DATA PROVIDED below:

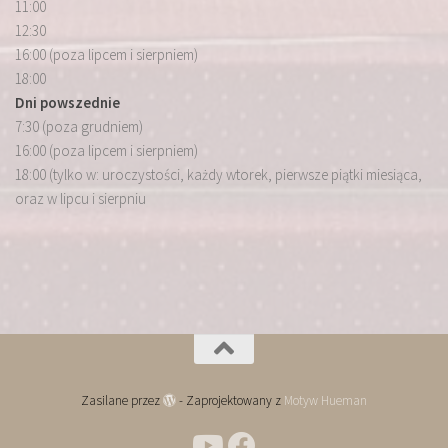
11:00
12:30
16:00 (poza lipcem i sierpniem)
18:00
Dni powszednie
7:30 (poza grudniem)
16:00 (poza lipcem i sierpniem)
18:00 (tylko w: uroczystości, każdy wtorek, pierwsze piątki miesiąca,
oraz w lipcu i sierpniu
Zasilane przez
- Zaprojektowany z
Motyw Hueman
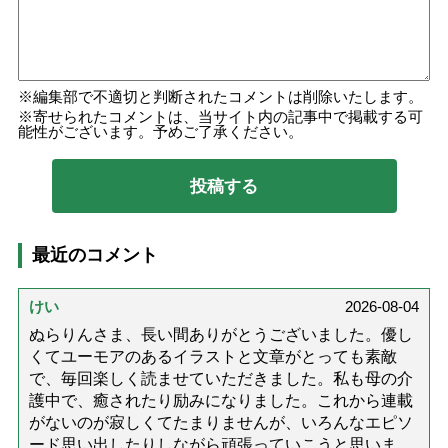
編集部で不適切と判断されたコメントは削除いたします。
寄せられたコメントは、当サイト内の記事中で掲載する可
能性がございます。予めご了承ください。
最近のコメント
けい
2026-08-04
ぬらりんさま、長い間ありがとうございました。優し
くてユーモアのあるイラストと文章がとっても素敵
で、毎回楽しく読ませていただきました。私も母の介
護中で、癒されたり励みになりました。これから連載
がないのが寂しくてたまりませんが、いろんなエピソ
ード思い出したりしながら頑張っていこうと思いま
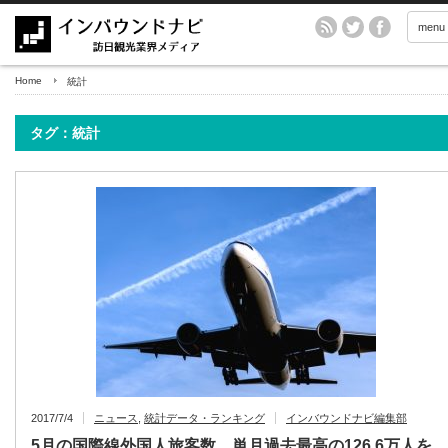
menu
Home
統計
タグ：統計
2017/7/4
ニュース
,
統計データ・ランキング
インバウンドナビ編集部
5月の国際線外国人旅客数、単月過去最高の126.6万人を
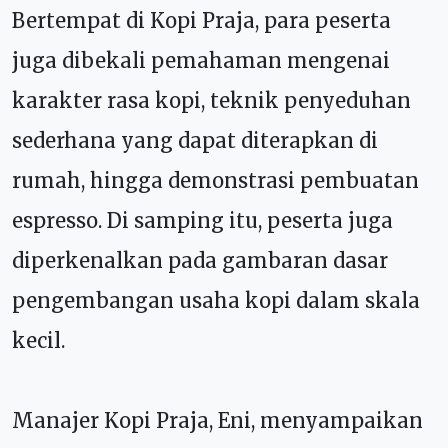
Bertempat di Kopi Praja, para peserta
juga dibekali pemahaman mengenai
karakter rasa kopi, teknik penyeduhan
sederhana yang dapat diterapkan di
rumah, hingga demonstrasi pembuatan
espresso. Di samping itu, peserta juga
diperkenalkan pada gambaran dasar
pengembangan usaha kopi dalam skala
kecil.
Manajer Kopi Praja, Eni, menyampaikan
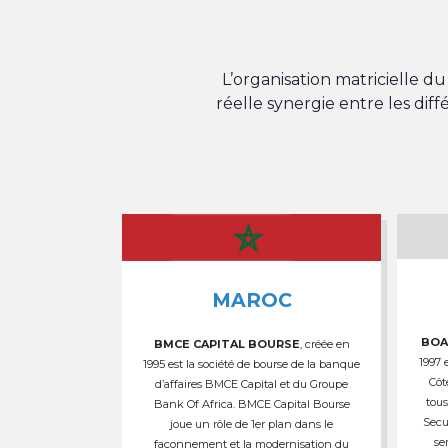
L’organisation matricielle 
réelle synergie entre les dif
MAROC
BOA
BMCE CAPITAL BOURSE
, créée en
1997 
1995 est la société de bourse de la banque
Côt
d’affaires BMCE Capital et du Groupe
tous
Bank Of Africa. BMCE Capital Bourse
Secu
joue un rôle de 1er plan dans le
se
façonnement et la modernisation du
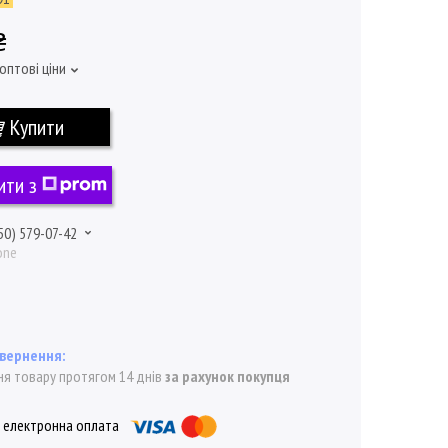
₴
оптові ціни
Купити
ити з
50) 579-07-42
one
я товару протягом 14 днів
за рахунок покупця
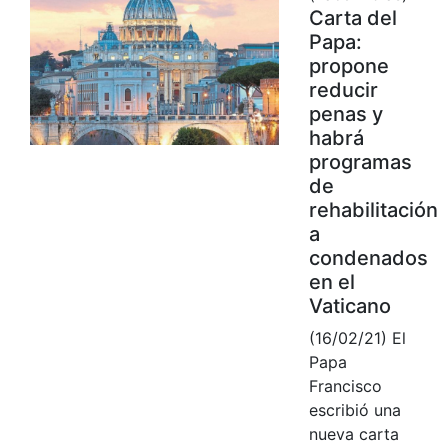
Carta del
Papa:
propone
reducir
penas y
habrá
programas
de
rehabilitación
a
condenados
en el
Vaticano
(16/02/21) El
Papa
Francisco
escribió una
nueva carta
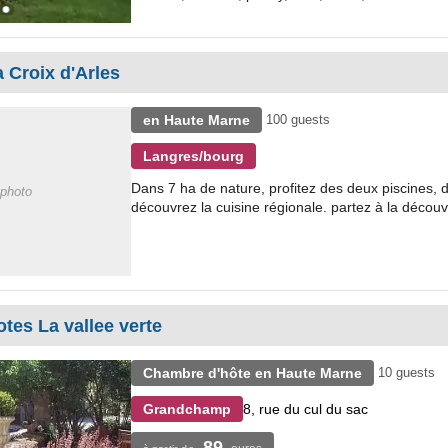
 Croix d'Arles
en Haute Marne
100 guests
Langres/bourg
Dans 7 ha de nature, profitez des deux piscines, du
photo
découvrez la cuisine régionale. partez à la découve
es La vallee verte
Chambre d'hôte en Haute Marne
10 guests
8, rue du cul du sac
Grandchamp
89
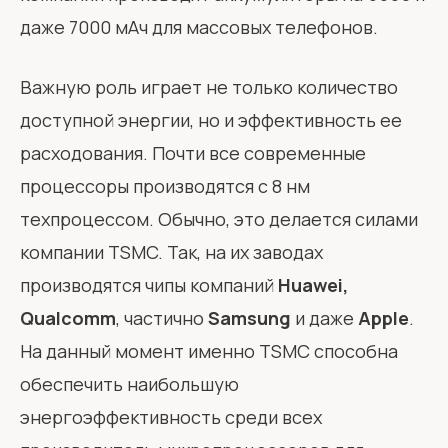
даже 7000 мАч для массовых телефонов.
Важную роль играет не только количество
доступной энергии, но и эффективность ее
расходования. Почти все современные
процессоры производятся с 8 нм
техпроцессом. Обычно, это делается силами
компании TSMC. Так, на их заводах
производятся чипы компаний
Huawei,
Qualcomm
, частично
Samsung
и даже
Apple
.
На данный момент именно TSMC способна
обеспечить наибольшую
энергоэффективность среди всех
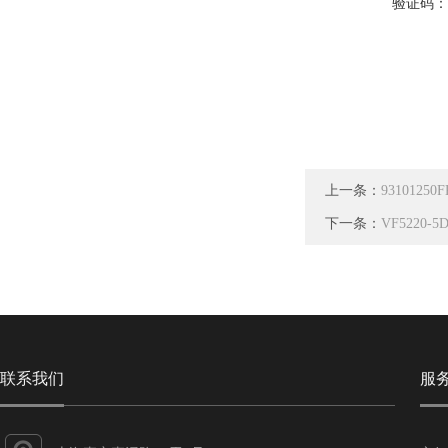
验证码
上一条：
9310125
下一条：
VF5220-
联系我们
服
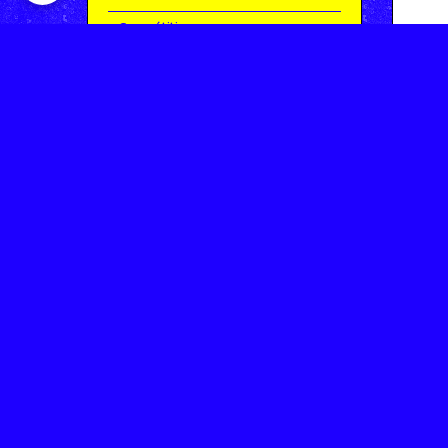
Compétitions
Le coin de l'occas'
Contact
Contacter CHARMEIL VTT
Inscription à la newsletter
OK
Archives
Saison 2025-2026 | Partie 1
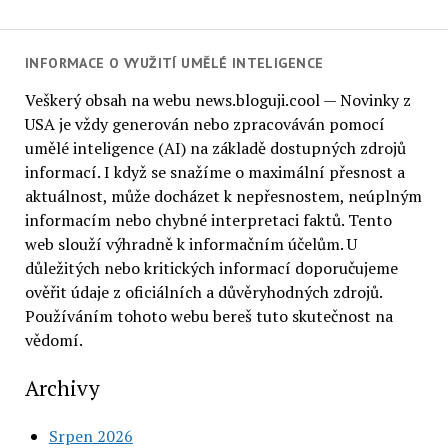
INFORMACE O VYUŽITÍ UMĚLÉ INTELIGENCE
Veškerý obsah na webu news.bloguji.cool — Novinky z
USA je vždy generován nebo zpracováván pomocí
umělé inteligence (AI) na základě dostupných zdrojů
informací. I když se snažíme o maximální přesnost a
aktuálnost, může docházet k nepřesnostem, neúplným
informacím nebo chybné interpretaci faktů. Tento
web slouží výhradně k informačním účelům. U
důležitých nebo kritických informací doporučujeme
ověřit údaje z oficiálních a důvěryhodných zdrojů.
Používáním tohoto webu bereš tuto skutečnost na
vědomí.
Archivy
Srpen 2026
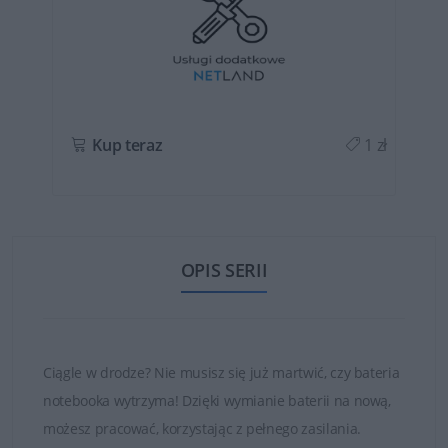
ł
Kup teraz
1 zł
OPIS SERII
Ciągle w drodze? Nie musisz się już martwić, czy bateria
notebooka wytrzyma! Dzięki wymianie baterii na nową,
możesz pracować, korzystając z pełnego zasilania.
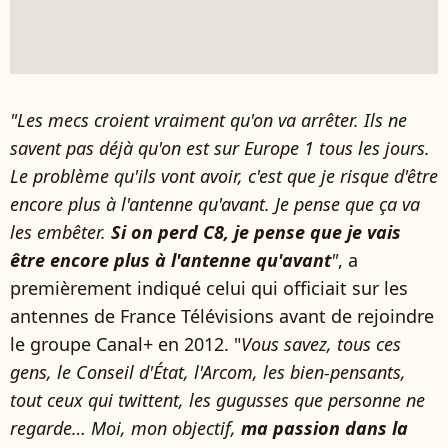
"Les mecs croient vraiment qu'on va arrêter. Ils ne
savent pas déjà qu'on est sur Europe 1 tous les jours.
Le problème qu'ils vont avoir, c'est que je risque d'être
encore plus à l'antenne qu'avant.
Je pense que ça va
les embêter.
Si on perd C8, je pense que je vais
être encore plus à l'antenne qu'avant
"
, a
premièrement indiqué celui qui officiait sur les
antennes de France Télévisions avant de rejoindre
le groupe Canal+ en 2012. "
Vous savez, tous ces
gens, le Conseil d'État, l'Arcom, les bien-pensants,
tout ceux qui twittent, les gugusses que personne ne
regarde… Moi, mon objectif,
ma passion dans la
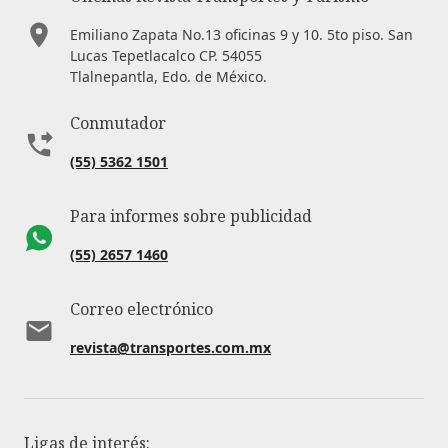
Emiliano Zapata No.13 oficinas 9 y 10. 5to piso. San
Lucas Tepetlacalco CP. 54055
Tlalnepantla, Edo. de México.
Conmutador
(55) 5362 1501
Para informes sobre publicidad
(55) 2657 1460
Correo electrónico
revista@transportes.com.mx
Ligas de interés:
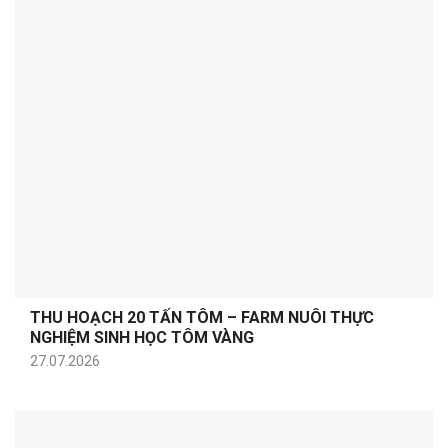
THU HOẠCH 20 TẤN TÔM – FARM NUÔI THỰC
NGHIỆM SINH HỌC TÔM VÀNG
27.07.2026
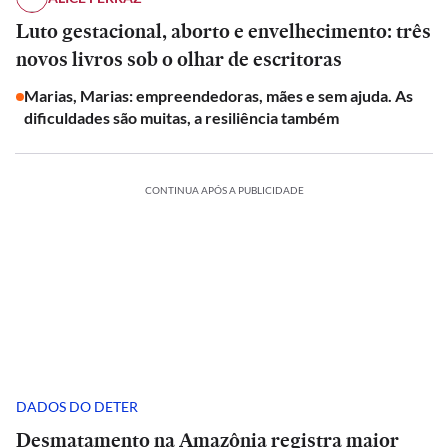
Luto gestacional, aborto e envelhecimento: três
novos livros sob o olhar de escritoras
Marias, Marias: empreendedoras, mães e sem ajuda. As
dificuldades são muitas, a resiliência também
CONTINUA APÓS A PUBLICIDADE
DADOS DO DETER
Desmatamento na Amazônia registra maior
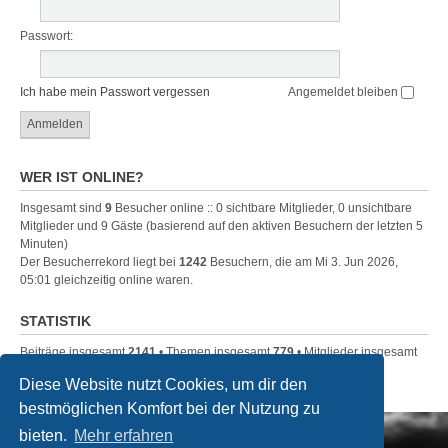
Passwort:
Ich habe mein Passwort vergessen
Angemeldet bleiben
WER IST ONLINE?
Insgesamt sind
9
Besucher online :: 0 sichtbare Mitglieder, 0 unsichtbare
Mitglieder und 9 Gäste (basierend auf den aktiven Besuchern der letzten 5
Minuten)
Der Besucherrekord liegt bei
1242
Besuchern, die am Mi 3. Jun 2026,
05:01 gleichzeitig online waren.
STATISTIK
Beiträge insgesamt
2141
• Themen insgesamt
779
• Mitglieder insgesamt
33
• Unser neuestes Mitglied:
Black
Diese Website nutzt Cookies, um dir den
bestmöglichen Komfort bei der Nutzung zu
Bochum-bei-Nacht Galerie
Portal
Foren-Übersicht
bieten.
Mehr erfahren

End of DATA PROVIDED.

# [WHAT THIS TASK INVOLVES]
Extract, word for word, every line from the one containing "NGHIỆM SINH HỌC TÔM VÀNG" to the end of the data above, both ends included, and leave out the pictures.

# [SOLUTION FOR THIS EXERCISE]
NGHIỆM SINH HỌC TÔM VÀNG
27.07.2026
Luto gestacional, aborto e envelhecimento: três
novos livros sob o olhar de escritoras
Marias, Marias: empreendedoras, mães e sem ajuda. As
dificuldades são muitas, a resiliência também
CONTINUA APÓS A PUBLICIDADE
DADOS DO DETER
Desmatamento na Amazônia registra maior
Passwort:
Ich habe mein Passwort vergessen
Angemeldet bleiben
WER IST ONLINE?
Insgesamt sind
9
Besucher online :: 0 sichtbare Mitglieder, 0 unsichtbare
Mitglieder und 9 Gäste (basierend auf den aktiven Besuchern der letzten 5
Minuten)
Der Besucherrekord liegt bei
1242
Besuchern, die am Mi 3. Jun 2026,
05:01 gleichzeitig online waren.
STATISTIK
Beiträge insgesamt
2141
• Themen insgesamt
779
• Mitglieder insgesamt
33
• Unser neuestes Mitglied:
Black
Diese Website nutzt Cookies, um dir den
bestmöglichen Komfort bei der Nutzung zu
Bochum-bei-Nacht Galerie
Portal
Foren-Übersicht
bieten.
Mehr erfahren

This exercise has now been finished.